The Perfect Strategy: Interview with Mads Johansen
Mads, please introduce yourself. Hometown, hobbies, favorite beverage, Spirits world rank?
I'm a danish Software Engineer and I currently reside in Copenhagen, where I'm doing a Master of Science in Games. I love playing games of all sorts, and I especially love playing challenging games. My favorite beverage I would have to say is water, I like my H2O just as much as the next Waterboy. My current world rank in Spirits is 3rd with my iPhone 4. I was rank one for a long time, but after the new iPad turned up, a rival has shown up, unfortunately I haven't had the time to fight back yet. On the desktop version I'm ranked 13th with my speed run (2 hours and 30 minutes) from the launch day of Spirits for Mac.
You're currently doing a Master of Science in Games at the IT University of Copenhagen. What's it like there for you?
It's very busy. I work part time as a Software Engineer, while studying and doing hobby projects on the side. But it's a great environment for being creative and I get to do some interesting stuff with my programming skills, so I like it a lot.
When we ran into you at Nordic Game Jam you showed us some scores in Spirits that we didn't knew were possible. What's the best strategy to rank high in Spirits?
To rank high in Spirits you've gotta be persistent, very systematical and you've got to be able to see where you can optimize a solution.
We asked you to design a couple of new levels for Spirits. Without giving away any spoilers, what was your approach when designing them?
I wanted to make levels where there was a lot of room for different solutions, where the player could find many solutions, but had to spend some time to figure out the best one. I was also just thrilled to get to play around with the level editor and try out different things I had in mind when I'd played Spirits.

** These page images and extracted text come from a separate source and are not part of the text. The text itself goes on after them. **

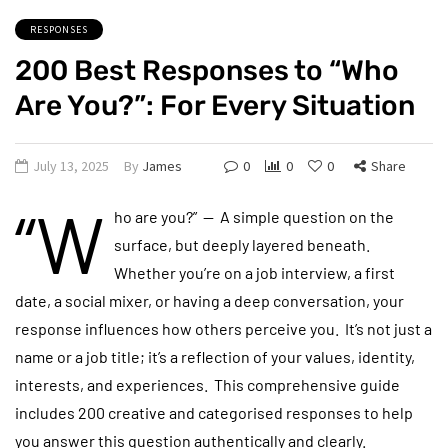
RESPONSES
200 Best Responses to “Who
Are You?”: For Every Situation
July 13, 2025
By
James
0
0
0
Share
“W
ho are you?” — A simple question on the
surface, but deeply layered beneath.
Whether you’re on a job interview, a first
date, a social mixer, or having a deep conversation, your
response influences how others perceive you. It’s not just a
name or a job title; it’s a reflection of your values, identity,
interests, and experiences. This comprehensive guide
includes 200 creative and categorised responses to help
you answer this question authentically and clearly.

You knew Spirits very well from the perspective of a long-time player. How did your perspective change when you started to design levels for the game?
I had to put some of my player background behind me, because in the beginning I was very focused on how to solve the levels I made, and I thought it would be fun to have the sense that there was a lot of room for optimization, once you'd played through a level once. But I shifted a bit away from that later on to focus more on the puzzle side instead of the optimization/slack side. Getting the feel of a level just right is actually not that easy, especially when my feel was very focused on the perfectly optimized solution. So I had to try and think about what the player naturally would do in a situation and then I'd try to make that more puzzling.

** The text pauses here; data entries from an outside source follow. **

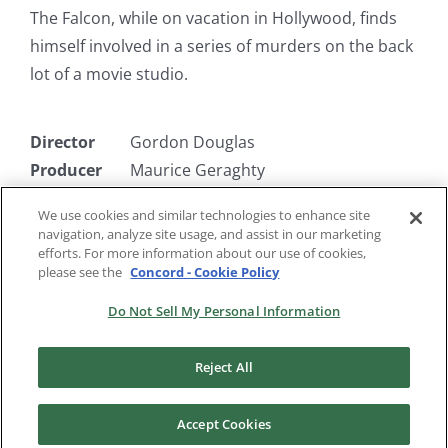
The Falcon, while on vacation in Hollywood, finds
himself involved in a series of murders on the back
lot of a movie studio.
Director
Gordon Douglas
Producer
Maurice Geraghty
Writer
Gerald Geraghty
We use cookies and similar technologies to enhance site
Starring
Tom Conway, Rita Corday, Barbara
navigation, analyze site usage, and assist in our marketing
Hale
efforts. For more information about our use of cookies,
please see the
Concord - Cookie Policy
Do Not Sell My Personal Information
Reject All
Accept Cookies
Copyright 2024 |
RKO Pictures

On a scale from 1 to 10, how hard is it to get the perfect solution for the new levels?
In relation to the other levels in the game, I'd probably say around 8–9. But in relation to the World Rank #1 solutions of some of the levels in the game, these are probably only around 6–7.
You are the co-creator of LAZA KNITEZ!!, a local-multiplayer top-down arcade-game that won the Indie Sensation award at Nordic Game. What does the game play like, how did you come up with it and what have you planned for it in the future?
The game is like a crossover between Joust or Asteroids from the early 80's and Unreal Tournament / Quake. It is really fast paced jousting and shooting, combined with powerups and deathmatch gameplay, and all of that on one screen. The game has an arcade feel, and it really shines on a cocktail style cabinet, where players are moving around more freely and the atmosphere is more like the one you'd find around a fussball table. The air becomes electric and people are having a lot of fun.
The game was created as a student project in the course Game Design at the IT-University of Copenhagen, and we wanted to make a 4 player game that we could all have fun with (we were four people in the group). For now the game is free to play online on LAZAKNITEZ.com. We're talking about remaking the game as a non-flash game, and distributing it somehow, to let more players play it with their friends.
Where does your nickname and Twitter handle @pyjamads come from?
I wanted to have a funny handle that could be pronounced by anyone in the world, and still be personal and unique. So I just found a word where part of it sounds like my name "mads" pronounced "ma's", that word was pajamas/pyjamas (English/Danish), then I combined the two and got pyjamads.
PC or Mac guy?
PC guy, even-though I like the idea of the new MacBook Pro with that gigantic resolution.
What game influenced you the most in your decision to become a game designer?
I love playing games and having fun, so naturally when I found an excuse to begin making games, I just went for it. But any single game, that's a hard one, I mean over the years, the game I've played the most ever is Quake 3, and I loved the competitive elements in that game so much, that I really want to make games with those elements.